And now back to dear sweet pain in the......oops, Angela.  Just kidding[][]  You have added a couple of new elements to the mix, one of which "REALLY" puzzles me??  I sort of feel like the Columbo of pencrafting right now!!(maybe Monk would be a better description)

As to your above comment.....maybe and maybe not.....we'll see???

For lack of a better way of doing it, let me respond to the items in your second post in the posted order.

"...The problem pen actually isn't the one that you pulled the picture of, I went back and checked that one and it works fine. What is different though is that with that one, when you twist from extended to unextended tip, the top stays in the same place, same distance of small space. So I wonder why that one works....."
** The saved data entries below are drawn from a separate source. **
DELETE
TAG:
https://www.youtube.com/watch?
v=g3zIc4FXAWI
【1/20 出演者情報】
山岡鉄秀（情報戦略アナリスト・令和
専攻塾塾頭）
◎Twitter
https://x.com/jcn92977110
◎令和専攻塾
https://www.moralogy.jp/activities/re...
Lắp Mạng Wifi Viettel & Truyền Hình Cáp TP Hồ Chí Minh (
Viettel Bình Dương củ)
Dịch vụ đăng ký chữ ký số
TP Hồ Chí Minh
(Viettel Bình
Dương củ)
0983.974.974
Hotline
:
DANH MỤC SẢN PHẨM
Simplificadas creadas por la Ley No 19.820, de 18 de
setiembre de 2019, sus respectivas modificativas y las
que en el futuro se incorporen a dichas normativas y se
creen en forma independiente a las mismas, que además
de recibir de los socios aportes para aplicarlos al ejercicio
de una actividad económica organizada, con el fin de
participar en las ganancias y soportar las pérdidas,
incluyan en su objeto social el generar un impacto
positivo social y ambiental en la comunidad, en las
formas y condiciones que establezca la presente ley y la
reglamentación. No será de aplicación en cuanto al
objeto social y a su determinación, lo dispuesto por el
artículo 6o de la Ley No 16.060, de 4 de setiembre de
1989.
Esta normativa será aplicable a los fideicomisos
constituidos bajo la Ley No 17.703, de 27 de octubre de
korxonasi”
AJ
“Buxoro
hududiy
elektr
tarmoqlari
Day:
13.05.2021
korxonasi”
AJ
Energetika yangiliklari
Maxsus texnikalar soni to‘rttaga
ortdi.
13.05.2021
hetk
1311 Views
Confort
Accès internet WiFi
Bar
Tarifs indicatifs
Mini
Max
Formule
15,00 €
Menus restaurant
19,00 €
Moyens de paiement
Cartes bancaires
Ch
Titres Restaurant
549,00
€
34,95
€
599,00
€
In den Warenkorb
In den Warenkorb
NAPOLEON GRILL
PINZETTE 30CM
I don't know.  This long distance diagnosis stuff is really difficult, sometimes.  Maybe the barrel on that pen is a little shorter??  Or maybe there is something wrong with the cap and it is not slipping fully onto the transmission even though the tranny is properly seated.  Maybe.....multiple possibilities....if the pen is working and the look doesn't bother you, I wouldn't worry about it--especially if it is a pen for your own use.  OTOH, if it is a pen you were planning on selling or gifting, I might want to look into it more carefully against the possibility that a problem might arise at a later date.

"....I took two pix of the one I'm having trouble with, and when I twist the top, all of a sudden, in what would be the nib extended position, there is a gap that wasn't there before...."

Thanks for the pictures. They are always helpful for what they show as well as for what they don't show!! This comment is driving me up the wall.  If I understand, correctly, how this kit works, what you are seeing should not be possible??  The "all of a sudden" comment also puzzles me.  Could you elaborate a bit??

".....I wonder though, am I likely to still have a problem since the barrel is definitely shorter? The third picture shows my pen with a tube from another kit placed next to it and you can (hopefully, if the picture is good enough) that the extra tube extends past the lower part of my turned barrel...."

All other things being equal, with a shorter barrel, the tip will stick out further when in the extended position and may not fully retract into the barrel when in the other position.  I don't remember that you stated how the barrel got to be shorter?  Did you cut it shorter on purpose or did you just cut to the existing tube length and perhaps have a short tube to start with?  Remember that when comparing just 2 tubes, you can tell if they are different; but you don't know if one is too long or the other is too short.  It is also possible that both are OK.  How...perhaps the company has redesigned the kit for some reason and are using a longer transmission with a shorter tube or visa versa??  Wish I had the pens in hand to look at and measure up.  Please measure the barrel length of the problem pen and the tube that you photographed so we can compare those measurements against what the instructions call for.  If you still have it, it would be interesting to measure the barrel length of the  one pictured in your gallery, as well.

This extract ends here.